Ghana’s president John Mahama unveiled a plan for visa-free travel between African countries in his keynote address to an international conference organized by the Pan-African Progressive Front to commemorate eighty years of the historic 5th Pan-African Congress.
November 23, 2025 by Pavan Kulkarni
Asserting the “inalienable right of Africans and people of African descent to full reparations” for “slavery, colonialism, apartheid, and systemic exploitation”, an international Pan-African conference on November 18 and 19 adopted the Accra Declaration on Reparatory Justice.

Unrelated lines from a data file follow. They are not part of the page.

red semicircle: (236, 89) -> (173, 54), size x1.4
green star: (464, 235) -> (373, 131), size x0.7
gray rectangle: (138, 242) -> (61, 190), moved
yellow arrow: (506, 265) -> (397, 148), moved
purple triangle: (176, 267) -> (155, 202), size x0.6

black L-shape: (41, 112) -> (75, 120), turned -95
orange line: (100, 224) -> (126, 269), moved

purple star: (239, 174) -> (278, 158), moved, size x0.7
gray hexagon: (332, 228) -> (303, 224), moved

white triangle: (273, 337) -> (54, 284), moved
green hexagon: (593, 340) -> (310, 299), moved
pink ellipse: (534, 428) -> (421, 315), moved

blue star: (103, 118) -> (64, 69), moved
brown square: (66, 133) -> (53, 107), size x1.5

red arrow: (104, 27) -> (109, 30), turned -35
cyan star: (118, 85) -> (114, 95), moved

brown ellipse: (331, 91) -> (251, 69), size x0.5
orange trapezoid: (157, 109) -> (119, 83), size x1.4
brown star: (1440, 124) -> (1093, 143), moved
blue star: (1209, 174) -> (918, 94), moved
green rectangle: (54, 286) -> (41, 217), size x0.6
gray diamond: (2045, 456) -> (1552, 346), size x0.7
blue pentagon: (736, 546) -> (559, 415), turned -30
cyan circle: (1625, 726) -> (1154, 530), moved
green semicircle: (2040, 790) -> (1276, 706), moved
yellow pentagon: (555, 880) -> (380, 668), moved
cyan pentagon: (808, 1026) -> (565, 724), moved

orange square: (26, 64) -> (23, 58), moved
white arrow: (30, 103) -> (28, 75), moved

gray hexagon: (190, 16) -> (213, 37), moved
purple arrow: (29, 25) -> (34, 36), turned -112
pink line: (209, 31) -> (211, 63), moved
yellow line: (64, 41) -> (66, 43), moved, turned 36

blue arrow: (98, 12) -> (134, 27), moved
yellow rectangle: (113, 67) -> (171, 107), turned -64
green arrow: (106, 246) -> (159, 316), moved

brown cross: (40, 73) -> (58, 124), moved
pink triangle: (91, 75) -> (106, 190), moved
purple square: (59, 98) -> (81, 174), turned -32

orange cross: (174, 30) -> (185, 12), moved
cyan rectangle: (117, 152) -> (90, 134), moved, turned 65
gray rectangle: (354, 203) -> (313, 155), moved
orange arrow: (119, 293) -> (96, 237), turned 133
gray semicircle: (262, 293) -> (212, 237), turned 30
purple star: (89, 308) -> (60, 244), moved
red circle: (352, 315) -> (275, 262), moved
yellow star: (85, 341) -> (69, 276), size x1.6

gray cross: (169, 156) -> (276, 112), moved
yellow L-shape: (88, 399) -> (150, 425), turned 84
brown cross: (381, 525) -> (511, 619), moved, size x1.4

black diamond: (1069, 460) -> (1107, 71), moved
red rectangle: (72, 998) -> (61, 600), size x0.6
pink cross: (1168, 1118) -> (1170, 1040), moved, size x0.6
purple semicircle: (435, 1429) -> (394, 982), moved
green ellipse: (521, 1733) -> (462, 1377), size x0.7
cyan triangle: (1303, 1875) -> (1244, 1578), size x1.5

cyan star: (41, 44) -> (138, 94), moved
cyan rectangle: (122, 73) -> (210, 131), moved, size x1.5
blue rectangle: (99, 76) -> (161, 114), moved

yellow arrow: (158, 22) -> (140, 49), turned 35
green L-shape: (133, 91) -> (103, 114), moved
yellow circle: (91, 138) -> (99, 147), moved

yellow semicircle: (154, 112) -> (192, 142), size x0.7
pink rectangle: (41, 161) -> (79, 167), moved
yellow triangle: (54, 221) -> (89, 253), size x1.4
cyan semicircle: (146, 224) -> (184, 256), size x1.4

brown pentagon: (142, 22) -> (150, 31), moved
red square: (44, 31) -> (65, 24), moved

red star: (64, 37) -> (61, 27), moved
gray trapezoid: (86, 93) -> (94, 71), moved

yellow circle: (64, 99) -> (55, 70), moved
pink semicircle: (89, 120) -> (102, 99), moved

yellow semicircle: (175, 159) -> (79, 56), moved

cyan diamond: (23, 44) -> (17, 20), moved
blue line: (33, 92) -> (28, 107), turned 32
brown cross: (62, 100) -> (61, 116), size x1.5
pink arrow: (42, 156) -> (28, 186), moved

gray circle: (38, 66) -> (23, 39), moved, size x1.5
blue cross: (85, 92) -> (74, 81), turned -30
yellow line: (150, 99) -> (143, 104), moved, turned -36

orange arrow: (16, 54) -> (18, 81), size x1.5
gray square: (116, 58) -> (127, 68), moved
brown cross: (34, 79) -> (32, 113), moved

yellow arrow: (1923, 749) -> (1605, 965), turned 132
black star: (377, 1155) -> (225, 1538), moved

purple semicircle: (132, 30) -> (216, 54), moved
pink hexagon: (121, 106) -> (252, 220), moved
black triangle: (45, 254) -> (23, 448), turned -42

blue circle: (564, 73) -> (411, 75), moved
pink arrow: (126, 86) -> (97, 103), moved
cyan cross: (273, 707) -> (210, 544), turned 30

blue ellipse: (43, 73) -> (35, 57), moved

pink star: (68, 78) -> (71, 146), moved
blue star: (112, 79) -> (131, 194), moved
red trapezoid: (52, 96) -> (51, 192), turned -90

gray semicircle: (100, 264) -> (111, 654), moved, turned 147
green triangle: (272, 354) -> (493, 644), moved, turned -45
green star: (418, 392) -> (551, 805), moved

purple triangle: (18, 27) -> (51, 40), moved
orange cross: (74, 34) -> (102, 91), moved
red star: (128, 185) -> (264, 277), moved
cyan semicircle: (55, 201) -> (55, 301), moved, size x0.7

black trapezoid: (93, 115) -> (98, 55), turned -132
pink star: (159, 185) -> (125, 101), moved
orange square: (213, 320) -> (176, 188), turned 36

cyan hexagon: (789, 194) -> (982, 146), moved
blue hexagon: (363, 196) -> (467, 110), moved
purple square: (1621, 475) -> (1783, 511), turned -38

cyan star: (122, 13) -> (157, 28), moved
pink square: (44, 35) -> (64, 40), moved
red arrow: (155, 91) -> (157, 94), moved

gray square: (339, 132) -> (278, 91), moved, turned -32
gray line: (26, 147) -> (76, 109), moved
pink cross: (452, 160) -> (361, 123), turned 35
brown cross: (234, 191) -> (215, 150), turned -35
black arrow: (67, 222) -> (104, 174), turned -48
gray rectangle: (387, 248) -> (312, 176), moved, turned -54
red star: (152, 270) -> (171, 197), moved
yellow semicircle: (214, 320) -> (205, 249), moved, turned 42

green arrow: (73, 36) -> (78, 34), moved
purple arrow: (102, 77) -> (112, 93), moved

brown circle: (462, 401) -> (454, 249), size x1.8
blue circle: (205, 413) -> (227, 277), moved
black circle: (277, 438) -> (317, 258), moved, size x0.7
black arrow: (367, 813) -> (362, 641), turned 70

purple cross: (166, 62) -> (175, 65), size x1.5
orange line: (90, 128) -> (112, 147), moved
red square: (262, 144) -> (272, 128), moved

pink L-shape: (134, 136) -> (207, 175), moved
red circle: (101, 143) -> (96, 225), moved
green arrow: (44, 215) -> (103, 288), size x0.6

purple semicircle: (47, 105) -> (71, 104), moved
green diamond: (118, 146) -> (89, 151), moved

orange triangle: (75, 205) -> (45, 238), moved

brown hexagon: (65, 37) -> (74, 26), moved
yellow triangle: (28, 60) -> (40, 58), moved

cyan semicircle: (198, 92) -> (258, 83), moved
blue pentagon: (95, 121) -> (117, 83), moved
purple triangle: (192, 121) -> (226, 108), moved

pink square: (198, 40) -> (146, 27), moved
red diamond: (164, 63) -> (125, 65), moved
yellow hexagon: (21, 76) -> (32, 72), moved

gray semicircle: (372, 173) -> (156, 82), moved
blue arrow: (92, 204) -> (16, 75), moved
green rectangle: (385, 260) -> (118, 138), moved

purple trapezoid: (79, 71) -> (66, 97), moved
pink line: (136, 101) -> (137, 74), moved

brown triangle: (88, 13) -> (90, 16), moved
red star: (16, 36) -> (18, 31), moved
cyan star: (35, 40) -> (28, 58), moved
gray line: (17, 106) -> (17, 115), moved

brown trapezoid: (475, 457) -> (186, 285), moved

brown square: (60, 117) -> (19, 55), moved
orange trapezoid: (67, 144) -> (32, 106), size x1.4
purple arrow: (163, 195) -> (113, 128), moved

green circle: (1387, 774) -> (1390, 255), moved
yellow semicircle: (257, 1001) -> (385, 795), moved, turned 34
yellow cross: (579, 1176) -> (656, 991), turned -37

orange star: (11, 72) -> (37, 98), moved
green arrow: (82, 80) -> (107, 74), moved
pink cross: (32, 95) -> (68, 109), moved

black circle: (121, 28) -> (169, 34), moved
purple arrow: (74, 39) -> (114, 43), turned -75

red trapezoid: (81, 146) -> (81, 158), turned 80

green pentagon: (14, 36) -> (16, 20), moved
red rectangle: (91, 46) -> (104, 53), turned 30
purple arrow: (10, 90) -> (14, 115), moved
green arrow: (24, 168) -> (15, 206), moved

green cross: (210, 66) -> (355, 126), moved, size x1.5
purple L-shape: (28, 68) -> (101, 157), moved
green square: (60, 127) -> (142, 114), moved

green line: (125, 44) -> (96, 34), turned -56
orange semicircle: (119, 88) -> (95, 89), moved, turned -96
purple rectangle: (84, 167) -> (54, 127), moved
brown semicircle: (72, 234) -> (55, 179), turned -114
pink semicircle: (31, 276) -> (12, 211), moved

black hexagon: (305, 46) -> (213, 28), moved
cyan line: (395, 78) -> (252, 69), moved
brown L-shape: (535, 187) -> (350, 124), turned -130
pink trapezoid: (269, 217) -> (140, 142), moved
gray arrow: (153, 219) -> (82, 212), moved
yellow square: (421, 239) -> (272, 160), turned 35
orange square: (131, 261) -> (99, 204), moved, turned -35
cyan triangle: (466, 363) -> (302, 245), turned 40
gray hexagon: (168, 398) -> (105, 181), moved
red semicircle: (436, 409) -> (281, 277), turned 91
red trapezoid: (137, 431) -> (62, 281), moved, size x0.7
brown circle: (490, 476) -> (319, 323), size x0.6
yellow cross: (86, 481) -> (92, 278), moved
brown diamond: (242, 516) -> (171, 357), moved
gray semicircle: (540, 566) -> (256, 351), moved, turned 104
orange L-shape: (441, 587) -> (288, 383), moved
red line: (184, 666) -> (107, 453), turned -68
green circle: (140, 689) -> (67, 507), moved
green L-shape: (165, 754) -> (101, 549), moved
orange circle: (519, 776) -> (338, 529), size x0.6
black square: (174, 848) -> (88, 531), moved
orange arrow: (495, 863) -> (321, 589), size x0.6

Mandating the establishment of a “Pan-African Reparatory Justice Coordinating Committee” and laying out the next steps to be taken, the Accra declaration signalled “a new era of coordinated global action on reparatory justice,” said the Pan-African Progressive Front (PPF).
A global platform undertaking research, advocacy, and grassroots mobilization to strengthen the Pan-African movement, the PPF organized this event to commemorate the 80th anniversary of the historic 5th Pan-African Congress in October 1945 in Manchester, England.
Over 250 delegates from across Africa and African communities in the Caribbean, the Americas, and Europe gathered for this conference at the Kwame Nkrumah Mausoleum in Ghana’s capital, Accra.”